Nous avons récolté 50% de foin en moins par rapport à une année normale », indique Lionel Cario, au Préfet, venu constater les dégâts de la sécheresse sur son exploitation, en bordure du Golfe du Morbihan, vendredi dernier. Entre la fraîcheur du printemps et la sécheresse de l'été, les prairies n'ont pas eu le temps de produire. En zone littorale, les rendements en herbe ont chuté de 60% à 70% par rapport à une année normale. La repousse de l'automne est déjà compromise. « Il faudra peut-être resemer certaines parcelles ». Les 80 laitières consomment la ration hivernale, à base de maïs fourrage, depuis le début du mois de juin. « Nous livrons un quart de production en moins par rapport à l'an dernier, à la même période ». Le Gaec Cario n'est pas le plus à plaindre. Compte tenu des cours du maïs grain de l'automne dernier, les éleveurs avaient décidé de récolter, en fourrage, une dizaine d'hectares normalement consacrés à la vente. « Nous avons entamé ce stock. Il nous permettra de faire la soudure avec la prochaine récolte ». Une récolte qui s'annonce, au moins, de moitié inférieure en volume à celle d'une année normale. « Sur l'exploitation, les 45 hectares ne produiront pas plus de 5 tonnes de matière sèche en moyenne, chacun ». Contre 10 à 12 tonnes escomptées habituellement. Et pas question de récolter en grain cette année. « Il faudra complémenter ce fourrage avec des céréales l'hiver prochain ». Heureusement, la production de céréales à paille est moins impactée par la sécheresse. Le Gaec Cario a récolté 60 quintaux par hectare. Un rendement proche des normales.
Assurances
La sécheresse aura un impact important sur le coût de production. Les éleveurs sont d'autant plus déçus qu'ils souhaitaient prendre une assurance pour la culture du maïs. « En zone littorale, la possibilité de s'assurer est intéressante. Malheureusement, nous n'avons pas pu nous couvrir en raison d'un changement de date buttoir de la part des assureurs . Le 21 mai, au lieu du 31 mai initialement prévue. » Une évolution qui a surpris certains producteurs. Et qui se trouvent aujourd'hui pénalisés. « On en veut aux assureurs », s'insurge Laurent Kerlir. « D'autant plus qu'ils n'avaient pas fait beaucoup de publicité sur ce nouveau produit ». Les producteurs risquent d'en être pour leurs frais. Difficile en effet de parler de calamité agricole alors que le système d'assurance existe. Le préfet du Morbihan a promis de faire remonter les doléances de la profession, concernant les pertes liées à la sécheresse. Sans grande conviction....
Bernard Laurent
Chaud et sec, d'avril à fin juillet (données météo France)

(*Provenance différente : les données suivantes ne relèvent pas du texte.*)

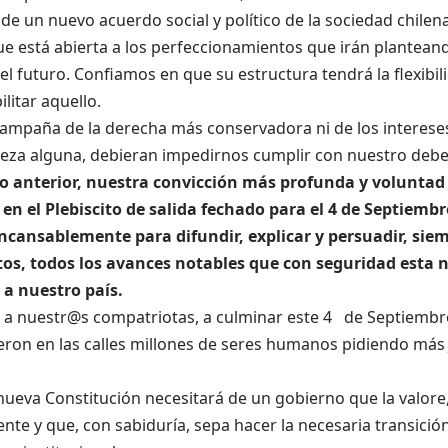
de un nuevo acuerdo social y político de la sociedad chile
ue está abierta a los perfeccionamientos que irán plantean
el futuro. Confiamos en que su estructura tendrá la flexibil
ilitar aquello.
ampaña de la derecha más conservadora ni de los intereses
leza alguna, debieran impedirnos cumplir con nuestro debe
lo anterior, nuestra convicción más profunda y volunta
n el Plebiscito de salida fechado para el 4 de Septiembr
incansablemente para difundir, explicar y persuadir, sie
s, todos los avances notables que con seguridad esta 
 a nuestro país.
a nuestr@s compatriotas, a culminar este 4 de Septiembr
ron en las calles millones de seres humanos pidiendo más 
ueva Constitución necesitará de un gobierno que la valore,
nte y que, con sabiduría, sepa hacer la necesaria transición 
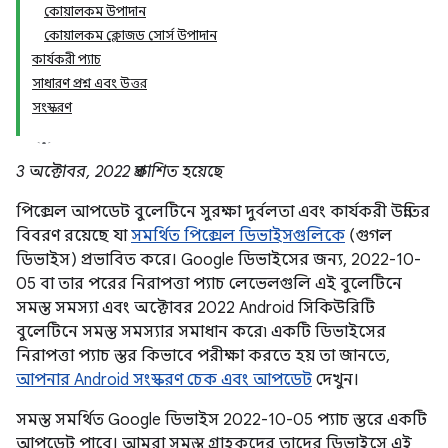
কোয়ালকম উপাদান
কোয়ালকম ক্লোজড সোর্স উপাদান
কার্যকরী প্যাচ
সাধারণ প্রশ্ন এবং উত্তর
সংস্করণ
3 অক্টোবর, 2022 প্রকাশিত হয়েছে
পিক্সেল আপডেট বুলেটিনে সুরক্ষা দুর্বলতা এবং কার্যকরী উন্নতির
বিবরণ রয়েছে যা
সমর্থিত পিক্সেল ডিভাইসগুলিকে
(গুগল
ডিভাইস) প্রভাবিত করে। Google ডিভাইসের জন্য, 2022-10-
05 বা তার পরের নিরাপত্তা প্যাচ লেভেলগুলি এই বুলেটিনে
সমস্ত সমস্যা এবং অক্টোবর 2022 Android সিকিউরিটি
বুলেটিনে সমস্ত সমস্যার সমাধান করে৷ একটি ডিভাইসের
নিরাপত্তা প্যাচ স্তর কিভাবে পরীক্ষা করতে হয় তা জানতে,
আপনার Android সংস্করণ চেক এবং আপডেট
দেখুন।
সমস্ত সমর্থিত Google ডিভাইস 2022-10-05 প্যাচ স্তরে একটি
আপডেট পাবে। আমরা সমস্ত গ্রাহকদের তাদের ডিভাইসে এই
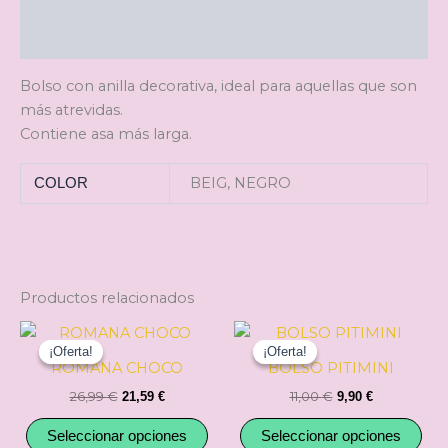
Descripción
Información adicional
Bolso con anilla decorativa, ideal para aquellas que son
más atrevidas.
Contiene asa más larga.
BEIG, NEGRO
COLOR
Productos relacionados
El
El
El
El
Este
Est
precio
precio
precio
precio
¡Oferta!
¡Oferta!
¡Oferta!
¡Oferta!
producto
pro
original
actual
original
actual
ROMANA CHOCO
BOLSO PITIMINI
tiene
tie
era:
es:
era:
es:
26,99
€
11,00
€
21,59
€
9,90
€
26,99 €.
21,59 €.
11,00 €.
9,90 €.
múltiples
múl
variantes.
var
Seleccionar opciones
Seleccionar opciones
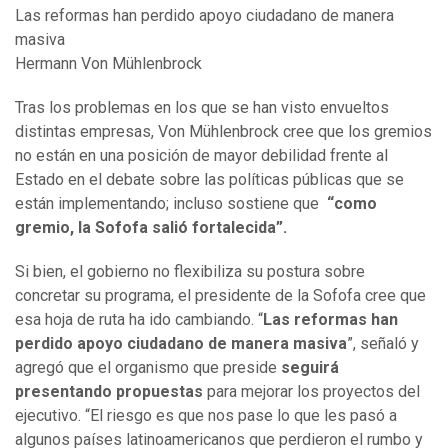
Las reformas han perdido apoyo ciudadano de manera
masiva
Hermann Von Mühlenbrock
Tras los problemas en los que se han visto envueltos
distintas empresas,
Von Mühlenbrock cree que los gremios
no están en una posición de mayor debilidad frente al
Estado en el debate sobre las políticas públicas que se
están implementando; incluso sostiene que
“como
gremio, la Sofofa salió fortalecida”.
Si bien, el gobierno no flexibiliza su postura sobre
concretar su programa, el presidente de la Sofofa cree que
esa hoja de ruta ha ido cambiando. “
Las reformas han
perdido apoyo ciudadano de manera masiva
”, señaló y
agregó que el organismo que preside
seguirá
presentando propuestas
para mejorar los proyectos del
ejecutivo. “El riesgo es que nos pase lo que les pasó a
algunos países latinoamericanos que perdieron el rumbo y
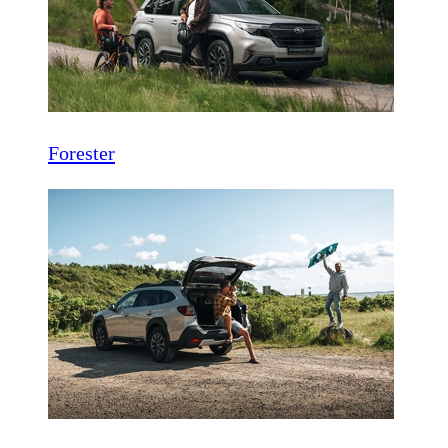
Forester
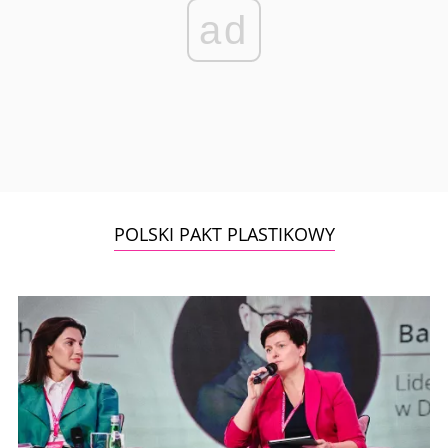
ad
POLSKI PAKT PLASTIKOWY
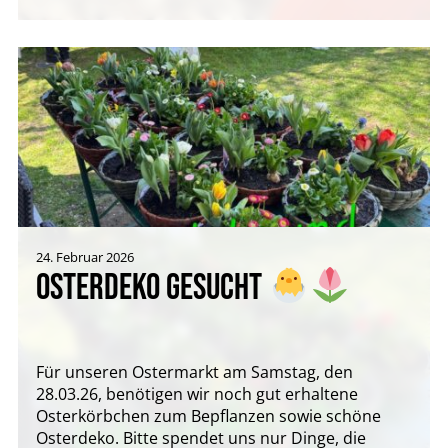
24. Februar 2026
OSTERDEKO GESUCHT
Für unseren Ostermarkt am Samstag, den
28.03.26, benötigen wir noch gut erhaltene
Osterkörbchen zum Bepflanzen sowie schöne
Osterdeko. Bitte spendet uns nur Dinge, die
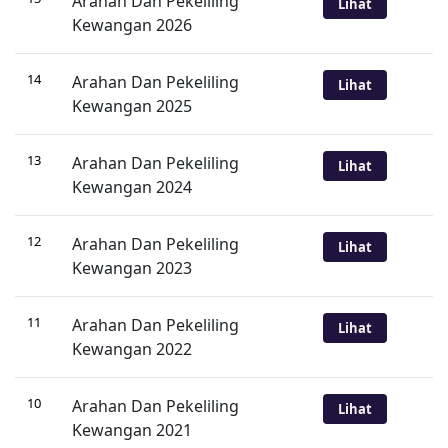
Arahan Dan Pekeliling
Lihat
Kewangan 2026
14
Arahan Dan Pekeliling
Lihat
Kewangan 2025
13
Arahan Dan Pekeliling
Lihat
Kewangan 2024
12
Arahan Dan Pekeliling
Lihat
Kewangan 2023
11
Arahan Dan Pekeliling
Lihat
Kewangan 2022
10
Arahan Dan Pekeliling
Lihat
Kewangan 2021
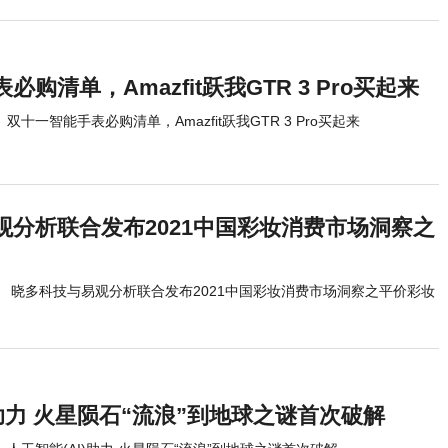
购清单，Amazfit跃我GTR 3 Pro买起来
双十一智能手表必购清单，Amazfit跃我GTR 3 Pro买起来
观分析联合发布2021中国彩妆消费市场洞察之
晓多科技与易观分析联合发布2021中国彩妆消费市场洞察之平价彩妆
)助力 火星陨石“流浪”到地球之谜首次破解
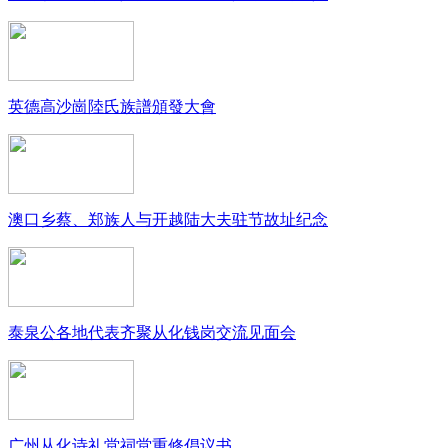
英德高沙崗陸氏族譜頒發大會
澳口乡蔡、郑族人与开越陆大夫驻节故址纪念
泰泉公各地代表齐聚从化钱岗交流见面会
广州从化诗礼堂祠堂重修倡议书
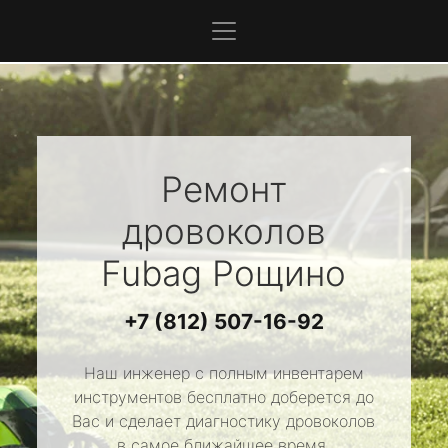
Ремонт
дровоколов
Fubag
Рощино
+7 (812) 507-16-92
Наш инженер с полным инвентарем
инструментов бесплатно доберется до
Вас и сделает диагностику дровоколов
в самое ближайшее время.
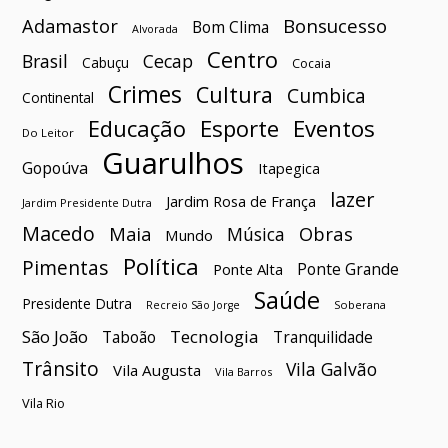
Bonsucesso
Adamastor
Bom Clima
Alvorada
Centro
Brasil
Cecap
Cabuçu
Cocaia
Crimes
Cultura
Cumbica
Continental
Esporte
Eventos
Educação
Do Leitor
Guarulhos
Gopoúva
Itapegica
lazer
Jardim Rosa de França
Jardim Presidente Dutra
Macedo
Maia
Obras
Música
Mundo
Política
Pimentas
Ponte Grande
Ponte Alta
Saúde
Presidente Dutra
Soberana
Recreio São Jorge
São João
Tecnologia
Taboão
Tranquilidade
Trânsito
Vila Galvão
Vila Augusta
Vila Barros
Vila Rio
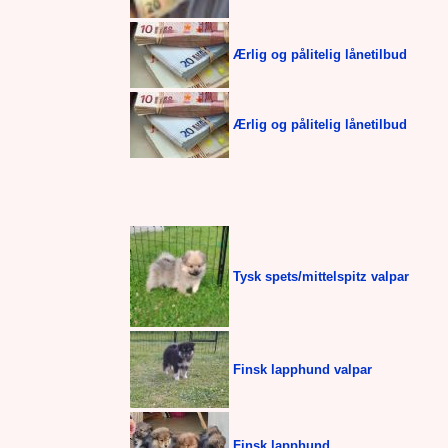
Ærlig og pålitelig lånetilbud
Ærlig og pålitelig lånetilbud
Tysk spets/mittelspitz valpar
Finsk lapphund valpar
Finsk lapphund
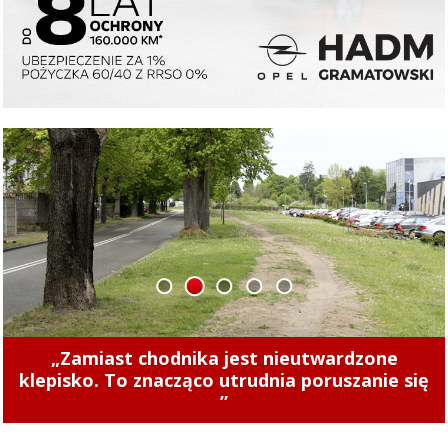
1
2
3
4
5
Concordia u siebie z Naki Olsztyn. Wygraj
rower!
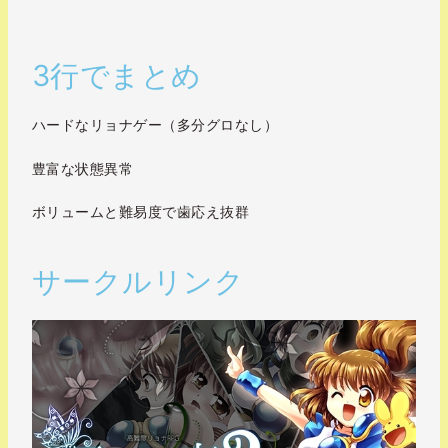
3行でまとめ
ハードなリョナゲー（多分グロなし）
豊富な状態異常
ボリュームと難易度で歯応え抜群
サークルリンク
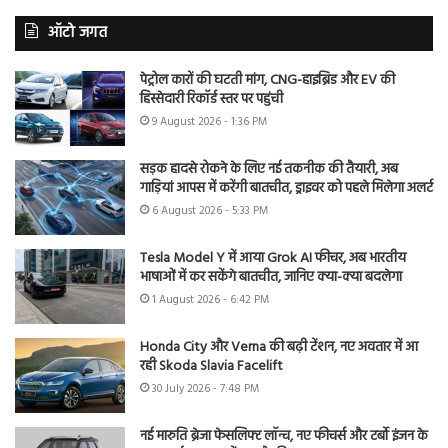
ऑटो जगत
पेट्रोल कारों की घटती मांग, CNG-हाइब्रिड और EV की
हिस्सेदारी रिकॉर्ड स्तर पर पहुंची
9 August 2026 - 1:36 PM
सड़क हादसे रोकने के लिए नई तकनीक की तैयारी, अब
गाड़ियां आपस में करेंगी बातचीत, ड्राइवर को पहले मिलेगा अलर्ट
6 August 2026 - 5:33 PM
Tesla Model Y में आया Grok AI फीचर, अब भारतीय
भाषाओं में कर सकेंगे बातचीत, जानिए क्या-क्या बदलेगा
1 August 2026 - 6:42 PM
Honda City और Verna की बढ़ी टेंशन, नए अवतार में आ
रही Skoda Slavia Facelift
30 July 2026 - 7:48 PM
नई मारुति ब्रेजा फेसलिफ्ट लॉन्च, नए फीचर्स और टर्बो इंजन के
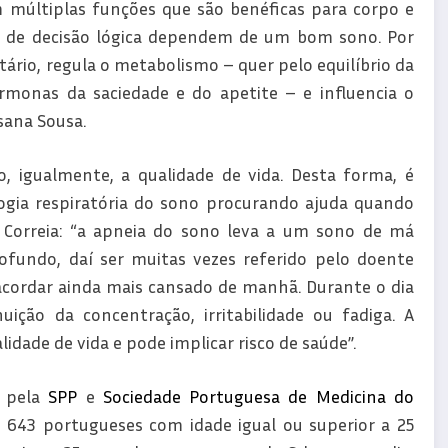
múltiplas funções que são benéficas para corpo e
 de decisão lógica dependem de um bom sono. Por
tário, regula o metabolismo – quer pelo equilíbrio da
ormonas da saciedade e do apetite – e influencia o
sana Sousa.
, igualmente, a qualidade de vida. Desta forma, é
gia respiratória do sono procurando ajuda quando
a Correia: “a apneia do sono leva a um sono de má
ofundo, daí ser muitas vezes referido pelo doente
cordar ainda mais cansado de manhã. Durante o dia
ção da concentração, irritabilidade ou fadiga. A
dade de vida e pode implicar risco de saúde”.
pela
SPP
e
Sociedade Portuguesa de Medicina do
643 portugueses com idade igual ou superior a 25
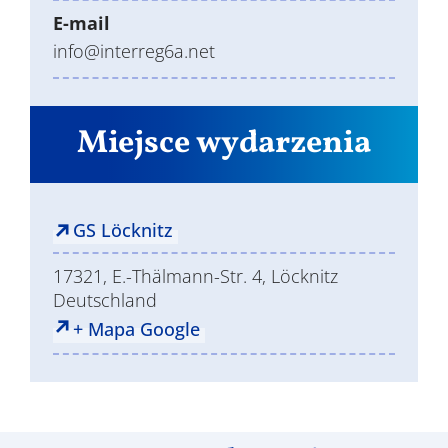
E-mail
info@interreg6a.net
Miejsce wydarzenia
GS Löcknitz
17321, E.-Thälmann-Str. 4, Löcknitz
Deutschland
+ Mapa Google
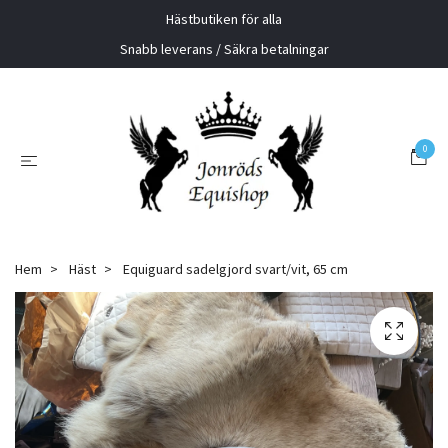
Hästbutiken för alla
Snabb leverans / Säkra betalningar
0
Hem
Häst
Equiguard sadelgjord svart/vit, 65 cm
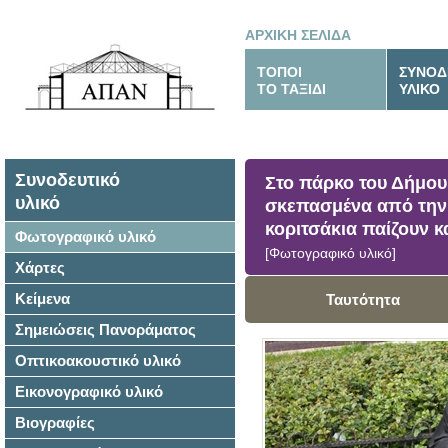
ΑΡΧΙΚΗ ΣΕΛΙΔΑ
ΤΟΠΟΙ
ΣΥΝΟΔ
ΤΟ ΤΑΞΙΔΙ
ΥΛΙΚΟ
Συνοδευτικό
Στο πάρκο του Δήμου 
υλικό
σκεπασμένα από την
κοριτσάκια παίζουν κ
Φωτογραφικό υλικό
[Φωτογραφικό υλικό]
Χάρτες
Κείμενα
Ταυτότητα
Σημειώσεις Πανοράματος
Οπτικοακουστικό υλικό
Εικονογραφικό υλικό
Βιογραφίες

Depuis avril 2010, les précipitations ont été rares et le déficit pluviométrique s'est accru de mois en mois. Le déficit d'avril à juillet 2010 est de 40 à 50% en général avec 60% sur le Sud-Est du département. On a noté un vent assez fréquent de Nord-Est desséchant, une insolation excédentaire et des températures de l'après midi de plus de 2 °C en avril et de 1,5°C en juin au dessus des normales.
En juillet, 59 mm sont tombés à Guiscriff, 41 mm à Bignan (- 10% par rapport à la normale), 30 mm à Pontivy (- 27%) et Ploërmel, 26 mm à Lorient (- 46%), 19 mm à Mauron
(- 30%), 14 mm à Vannes (- 70%) et 12 mm à Sarzeau. L'insolation a été bonne sur l'ensemble du département, légèrement supérieure à la normale.
Légende photo : Le préfet du Morbihan (à gauche) sur une parcelle de maïs du Gaec Cario, avec des représentants de la FDSEA. Les pluies de cette semaine sont trop tardives pour sauver les rendements dans le Sud du département.